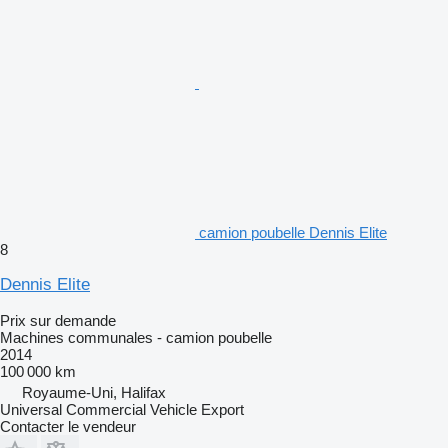
camion poubelle Dennis Elite
8
Dennis Elite
Prix sur demande
Machines communales - camion poubelle
2014
100 000 km
Royaume-Uni, Halifax
Universal Commercial Vehicle Export
Contacter le vendeur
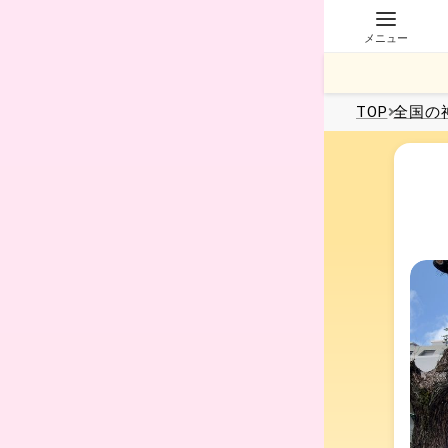
メニュー
TOP
全国
の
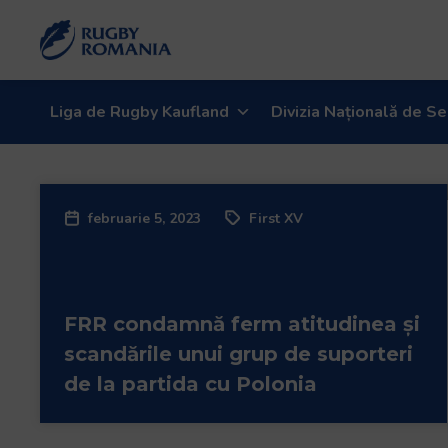
Liga de Rugby Kaufland
Divizia Națională de Se
februarie 5, 2023
First XV
FRR condamnă ferm atitudinea și
scandările unui grup de suporteri
de la partida cu Polonia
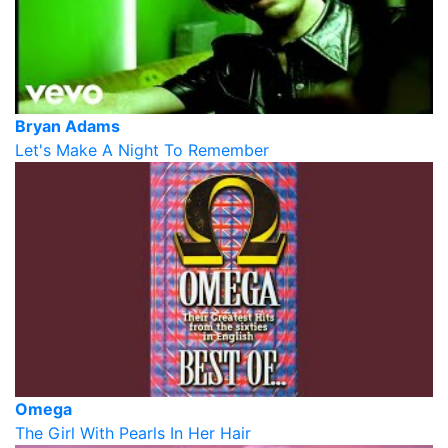
Bryan Adams
Let's Make A Night To Remember
Omega
The Girl With Pearls In Her Hair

☆ ☆ ☆ ☆ ☆

▶ Required action: Could you please write out the entries exactly as they are, with every picture left out?

▶ Exercise result:
camion poubelle Dennis Elite
8
Dennis Elite
Prix sur demande
Machines communales - camion poubelle
2014
100 000 km
Royaume-Uni, Halifax
Universal Commercial Vehicle Export
Contacter le vendeur
メニュー
TOP
全国
の
Liga de Rugby Kaufland
Divizia Națională de Se
februarie 5, 2023
First XV
FRR condamnă ferm atitudinea și
scandările unui grup de suporteri
de la partida cu Polonia
Bryan Adams
Let's Make A Night To Remember
Omega
The Girl With Pearls In Her Hair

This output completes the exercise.